The Taliban has made "tactical victories" in Afghanistan, and its military campaign in a troubled southern province has prompted deployment of around 100 American troops to defend its capital at risk of falling to the Islamist insurgency, a spokesman for U.S. forces said Monday.
"The Taliban has had some tactical victories and that will likely continue as well … [But] they still have not been able to achieve their strategic desire and goal to seize a major population center here in Afghanistan," Brigadier General Charles Cleveland told reporters in Kabul.

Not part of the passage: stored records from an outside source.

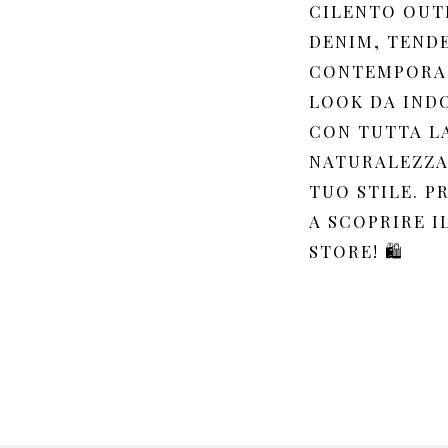
CILENTO OUT
DENIM, TEND
CONTEMPORA
LOOK DA IND
CON TUTTA L
NATURALEZZA
TUO STILE. P
A SCOPRIRE I
STORE! 🛍️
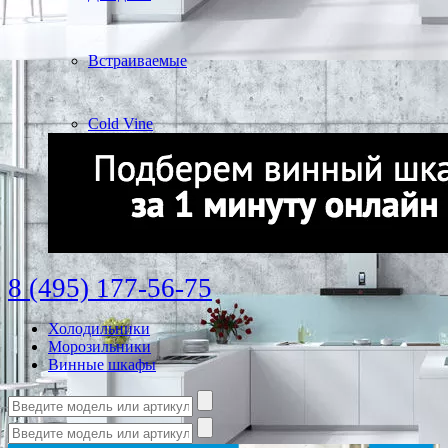
Встраиваемые
Cold Vine
8 (495) 177-56-75
Холодильники
Морозильники
Винные шкафы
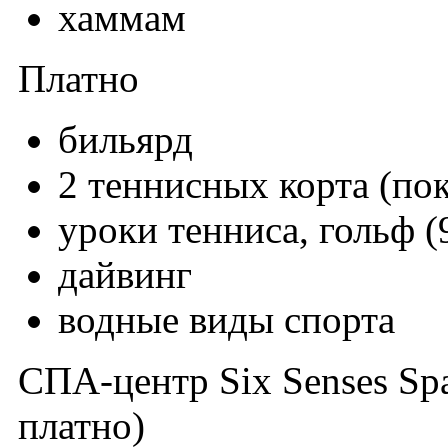
хаммам
Платно
бильярд
2 теннисных корта (п
уроки тенниса, гольф (
дайвинг
водные виды спорта
СПА-центр Six Senses Spa
платно)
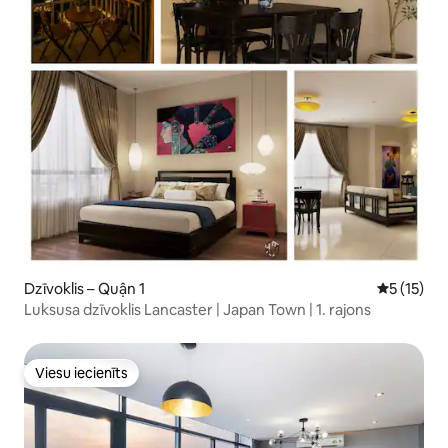
Dzīvoklis – Quận 1
Vidējais v
5 (15)
Luksusa dzīvoklis Lancaster | Japan Town | 1. rajons
Viesu iecienīts
Viesu iecienīts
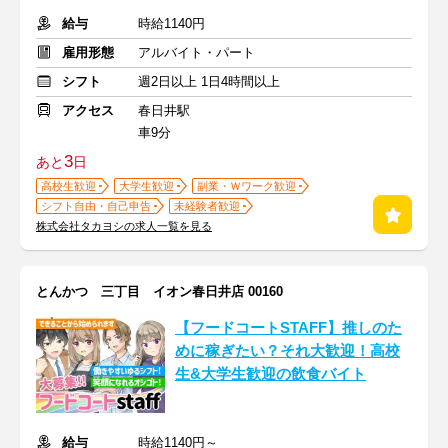
給与
時給1140円
雇用形態
アルバイト・パート
シフト
週2日以上 1日4時間以上
アクセス
春日井駅
車9分
3
あと
日
高校生歓迎
大学生歓迎
副業・Ｗワーク歓迎
シフト自由・自己申告
未経験者歓迎
株式会社タカヨシの求人一覧を見る
とんかつ 三丁目 イオン春日井店 00160
【フードコートSTAFF】推しのた
めに稼ぎたい？それ大歓迎！高校
生&大学生歓迎の飲食バイト
給与
時給1140円～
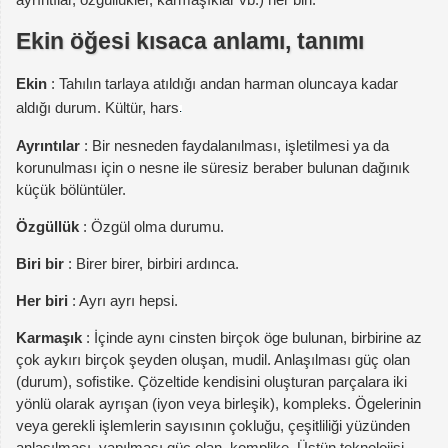
Ekin öğesi kısaca anlamı, tanımı
Ekin
: Tahılın tarlaya atıldığı andan harman oluncaya kadar
aldığı durum. Kültür, hars
Ayrıntılar
: Bir nesneden faydalanılması, işletilmesi ya da
korunulması için o nesne ile süresiz beraber bulunan dağınık
küçük bölüntüler.
Özgüllük
: Özgül olma durumu.
Biri bir
: Birer birer, birbiri ardınca.
Her biri
: Ayrı ayrı hepsi.
Karmaşık
: İçinde aynı cinsten birçok öge bulunan, birbirine az
çok aykırı birçok şeyden oluşan, mudil. Anlaşılması güç olan
(durum), sofistike. Çözeltide kendisini oluşturan parçalara iki
yönlü olarak ayrışan (iyon veya birleşik), kompleks. Ögelerinin
veya gerekli işlemlerin sayısının çokluğu, çeşitliliği yüzünden
anlaşılması, yapılması güç olan, komplike. Üstün teknolojisi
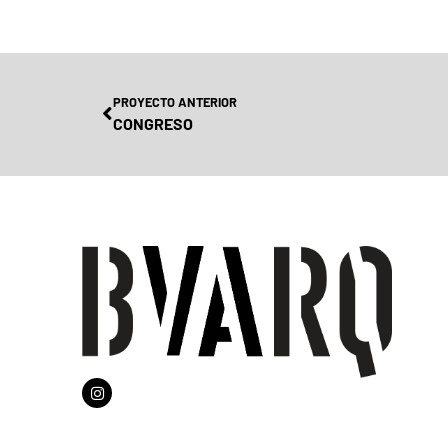
PROYECTO ANTERIOR
CONGRESO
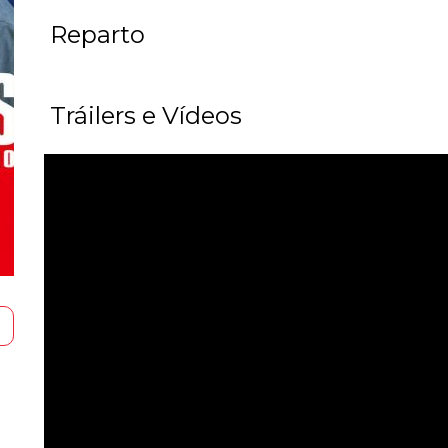
Reparto
Tráilers e Vídeos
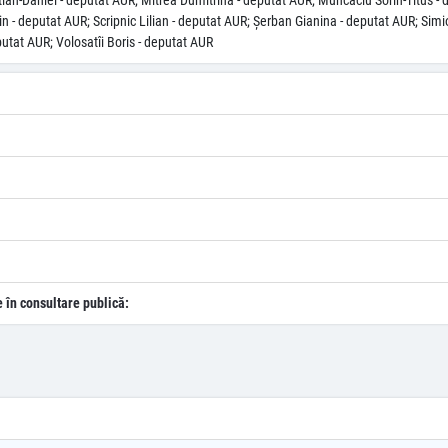
tian-Daniel - deputat AUR; Mitrea Dumitrina - deputat AUR; Muncaciu Sorin-Titus - 
 - deputat AUR; Scripnic Lilian - deputat AUR; Şerban Gianina - deputat AUR; Simio
utat AUR; Volosatîi Boris - deputat AUR
e în consultare publică:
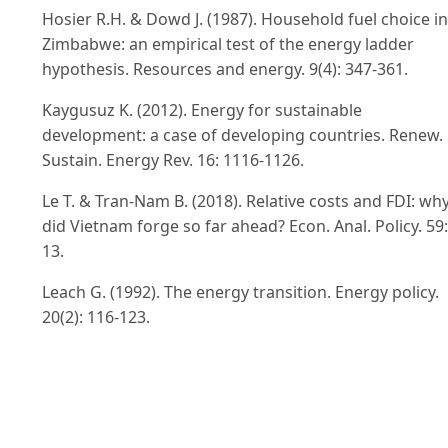
Hosier R.H. & Dowd J. (1987). Household fuel choice in
Zimbabwe: an empirical test of the energy ladder
hypothesis. Resources and energy. 9(4): 347-361.
Kaygusuz K. (2012). Energy for sustainable
development: a case of developing countries. Renew.
Sustain. Energy Rev. 16: 1116-1126.
Le T. & Tran-Nam B. (2018). Relative costs and FDI: wh
did Vietnam forge so far ahead? Econ. Anal. Policy. 59:
13.
Leach G. (1992). The energy transition. Energy policy.
20(2): 116-123.
Liu F., Feng C., Zhou Y., Zhang L., Du J., Huang W., Luo J
Wang W. (2022). Effectiveness of functional zones in
National Nature Reserves for the protection of forest
ecosystems in China. J. Environ. Manag. 308: 114593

Fierce battles have been raging in several districts of the southern Helmand province and territorial victories there have brought the Taliban closer to its capital, Lashkar Gah.

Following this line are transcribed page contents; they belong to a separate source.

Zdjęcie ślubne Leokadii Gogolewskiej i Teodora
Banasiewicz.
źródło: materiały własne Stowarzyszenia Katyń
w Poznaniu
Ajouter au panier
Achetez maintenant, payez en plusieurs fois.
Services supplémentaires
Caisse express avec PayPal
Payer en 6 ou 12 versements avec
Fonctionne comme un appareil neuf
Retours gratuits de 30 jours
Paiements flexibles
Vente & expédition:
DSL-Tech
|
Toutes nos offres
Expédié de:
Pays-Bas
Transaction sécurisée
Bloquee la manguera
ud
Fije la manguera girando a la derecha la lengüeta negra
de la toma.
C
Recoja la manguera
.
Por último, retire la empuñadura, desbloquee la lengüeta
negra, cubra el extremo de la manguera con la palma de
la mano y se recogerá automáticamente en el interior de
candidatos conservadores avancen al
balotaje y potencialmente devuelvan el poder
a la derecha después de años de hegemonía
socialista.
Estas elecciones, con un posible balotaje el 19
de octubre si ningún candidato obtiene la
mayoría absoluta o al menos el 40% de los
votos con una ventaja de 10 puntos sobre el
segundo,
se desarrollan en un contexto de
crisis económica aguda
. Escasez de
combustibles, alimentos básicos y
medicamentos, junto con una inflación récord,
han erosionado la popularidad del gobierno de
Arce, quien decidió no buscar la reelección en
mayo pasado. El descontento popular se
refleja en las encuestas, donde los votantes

Cleveland said that recent deployment of U.S. forces in the city is meant to train, advise and assist Afghan partners to enable them to better plan counteroffensives and retake lost areas. But he ruled out the possibility of the city's fall to the Taliban.
"The Taliban have the ability to commit violent acts ... sometimes in the city or in the suburbs, and certainly we have seen that in some of the districts. But we don't believe that Lashkar Gah is about to fall," the spokesman asserted.
Cleveland acknowledged that Taliban fighters have used new tactics during recent fighting, enabling them to inflict losses on Afghan National Security and Defense Forces (ANDSF) in Helmand.
"Again, clearly concerning, but on the flip side of it they are still not able to hold in most instances major population centers or major strategic areas down in Helmand," he noted.
The largest Afghan province borders Pakistan, and its billions of dollars' worth of opium crop produces most of the world's heroin and is used to fund the Islamist insurgency.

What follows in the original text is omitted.